Too many children have trouble relating maths to real life and suffer from low maths confidence and maths anxiety.
Children have lost months of learning and the learning gap is wider than pre-COVID-19, making a solution to the maths problem more urgent. Rishi Sunak announced additional education funding in the recent Budget but has been criticised for underestimating what is needed to resolve this issue – https://inews.co.uk/news/education/budget-2021-rishi-sunak-school-catch-up-recovery-tsar-1271233
Children from disadvantaged backgrounds are worst hit from the school closures due to COVID and reports in BBC News show that these pupils are falling behind and require additional support even after considering the Government Catch-Up Funding for schools-https://www.bbc.co.uk/news/education-56996245. Their parents are usually from low-income communities and may also have suffered from maths anxieties in their own childhoods.
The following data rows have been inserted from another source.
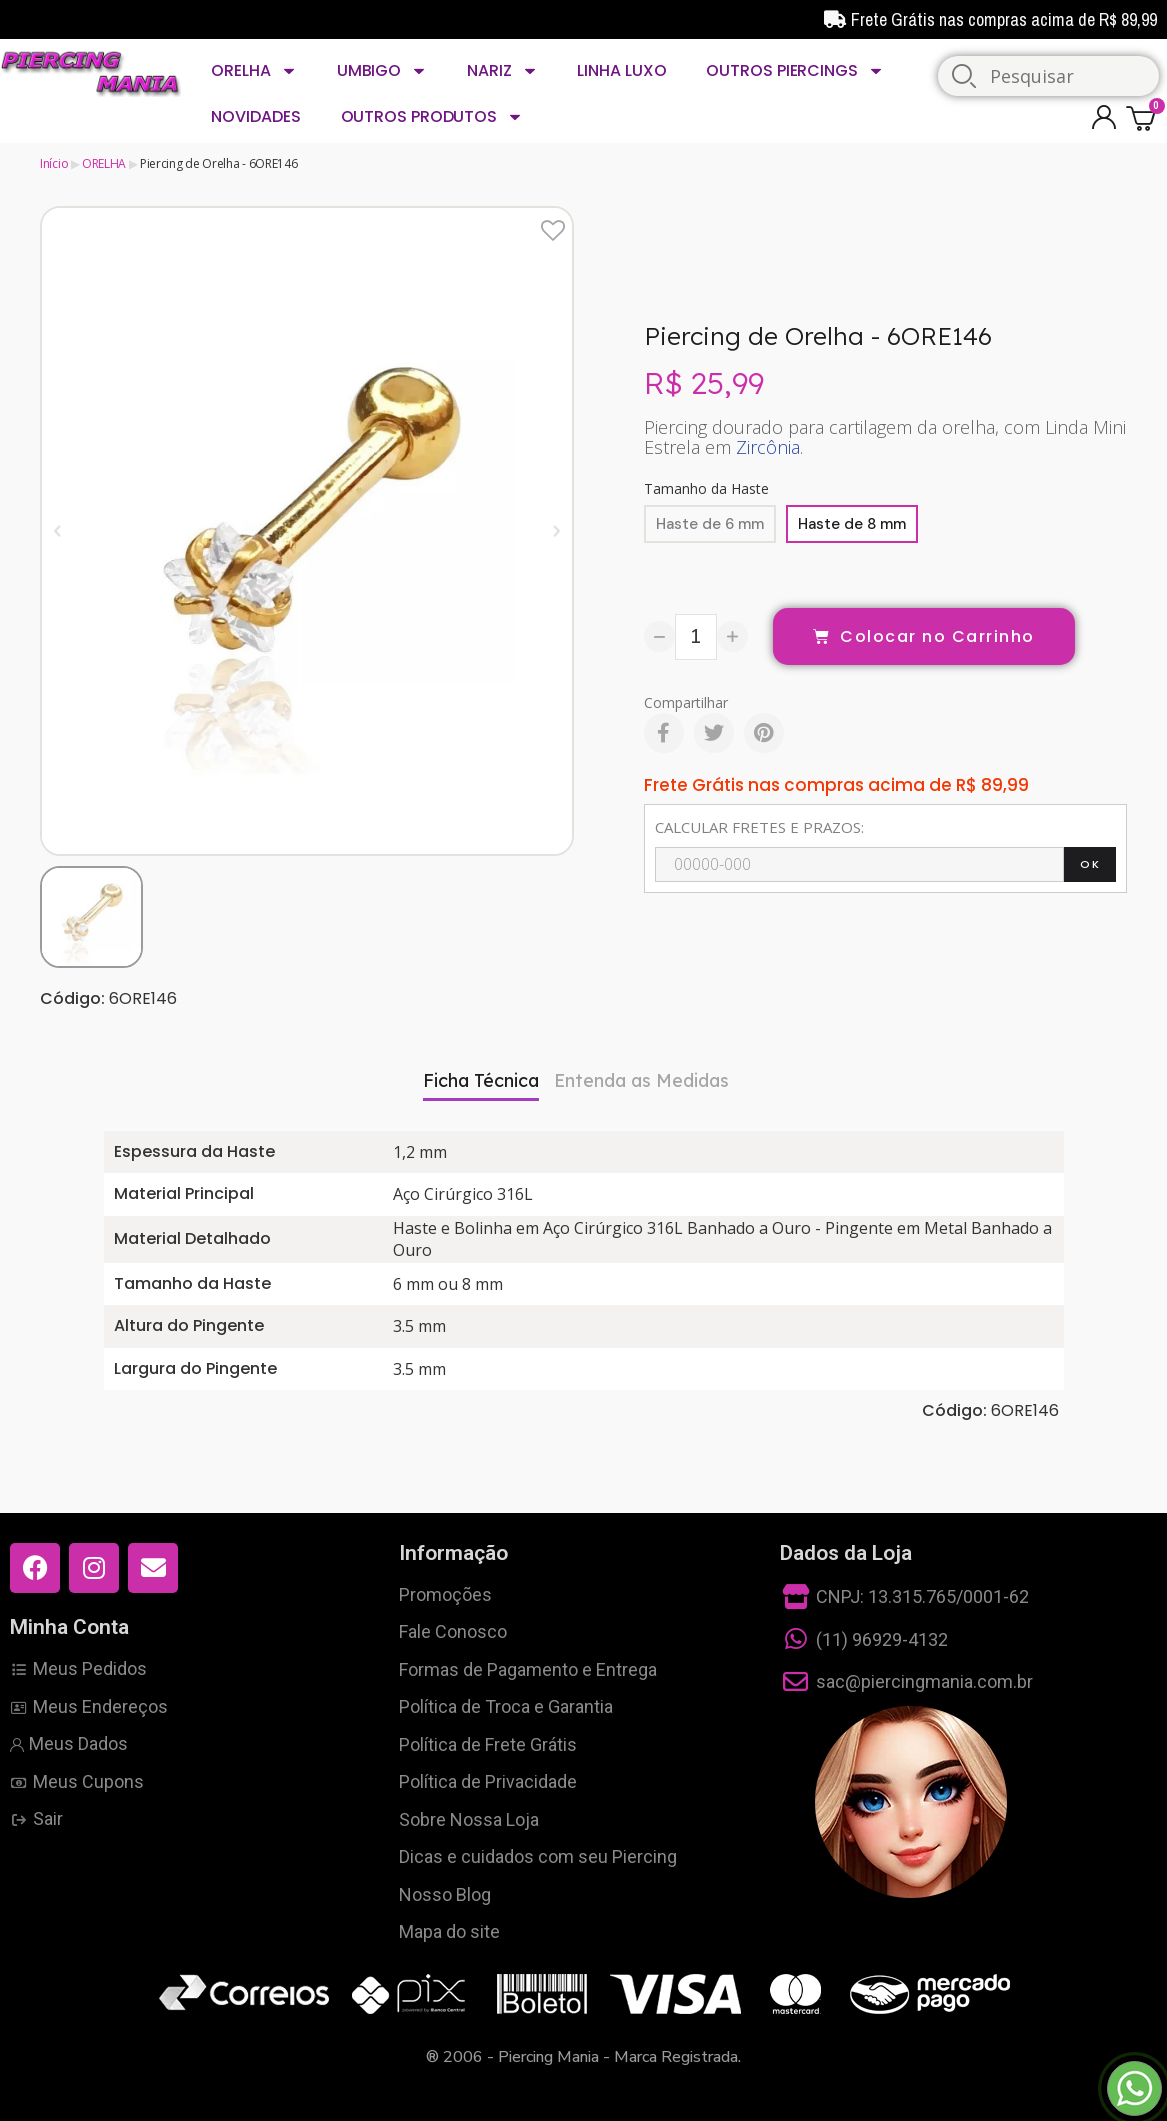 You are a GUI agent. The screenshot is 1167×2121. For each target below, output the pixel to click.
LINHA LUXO (621, 70)
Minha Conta (69, 1627)
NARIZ (502, 71)
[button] (57, 530)
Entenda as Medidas (641, 1080)
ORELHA (253, 71)
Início (54, 163)
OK (1090, 864)
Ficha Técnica (481, 1080)
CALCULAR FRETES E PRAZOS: (759, 827)
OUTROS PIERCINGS (794, 71)
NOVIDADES (255, 116)
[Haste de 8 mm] (852, 524)
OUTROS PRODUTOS (432, 117)
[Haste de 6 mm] (710, 524)
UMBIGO (382, 71)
The Education Endowment Foundation (EEF) study states that pupils eligible for free school meals have fallen behind more than the estimated three months their classmates fell behind during Lockdown. The Chair says we need to act now to avoid a “catastrophe for disadvantaged children”. The learning gap for poorer pupils is now 46% wider-https://www.bbc.co.uk/news/education-53947982.
Struggling with maths at school can impact children’s entire lives. Maths anxiety can easily lead on to low confidence and low self-esteem as well as a reduction in long term career opportunities. In addition, parents who do not feel confident in maths cannot support their children easily. They feel stressed, unhappy and worried about their child’s maths skills and their own inability to help their child, and to support teachers and schools. This can reflect easily on the child and go on to present itself in school work performance and affect maths attainment levels for the child and school.
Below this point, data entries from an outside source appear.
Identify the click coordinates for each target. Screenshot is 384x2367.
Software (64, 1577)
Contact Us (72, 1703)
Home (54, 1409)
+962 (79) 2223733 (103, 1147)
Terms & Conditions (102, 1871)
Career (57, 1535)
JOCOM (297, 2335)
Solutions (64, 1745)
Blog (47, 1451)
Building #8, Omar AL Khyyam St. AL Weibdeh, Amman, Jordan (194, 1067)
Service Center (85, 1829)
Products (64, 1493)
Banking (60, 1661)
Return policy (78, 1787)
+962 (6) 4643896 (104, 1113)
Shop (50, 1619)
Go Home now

Our Solution – School Tournaments and a Research Programme
By outreach within schools, within and in After-School clubs, Education With Ease, a Social Enterprise, are offering support by way of fun tournaments and resources to the children who need it most but whose opportunities to access extra assistance like extra private tuition, are limited by financial limitations in their home.
BeGenio’s multi-award winning Race To Infinity game will be used in schools for COVID catch-up sessions and extra fun maths practice. The School Tournaments will take place towards the end of the Spring Term, just before the Easter holidays and are funded by Peabody Trust for Thamesmead and for schools around the Borough of Lewisham.
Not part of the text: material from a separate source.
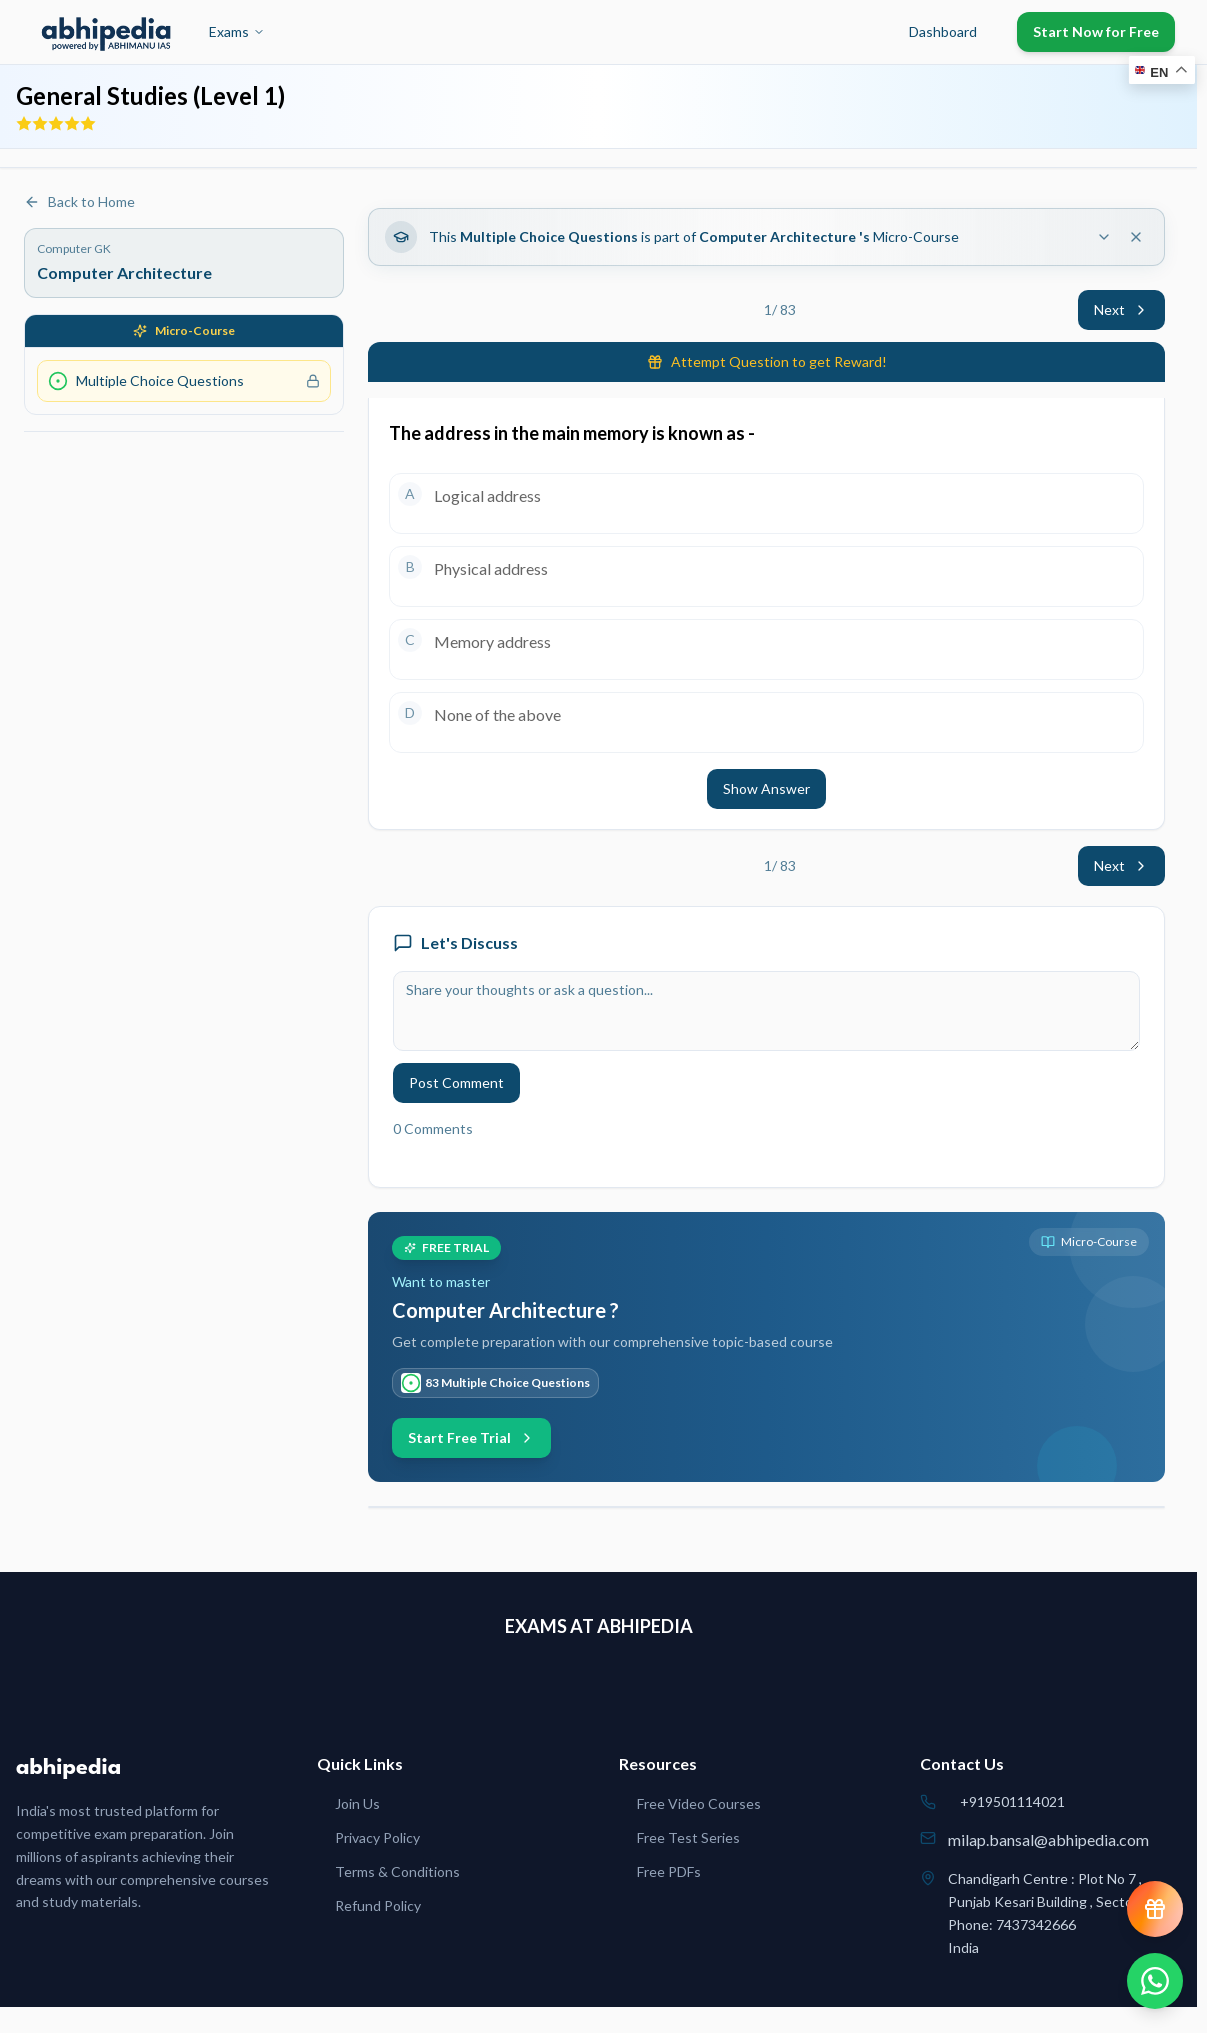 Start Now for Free (1096, 31)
Each school will be given 12 Race To Infinity maths games free of charge – six games for the school and six games for individual children. At the end of the period, we will support each school to run a tournament and there will be prizes: personal copies of the Race To Infinity game for the children and the school.
An Inter-schools tournament at the end of the project is also being planned, with the aim to lead on to Inter-Borough tournaments nationally.
BeGenio are also performing a data-based research in schools with University of Greenwich.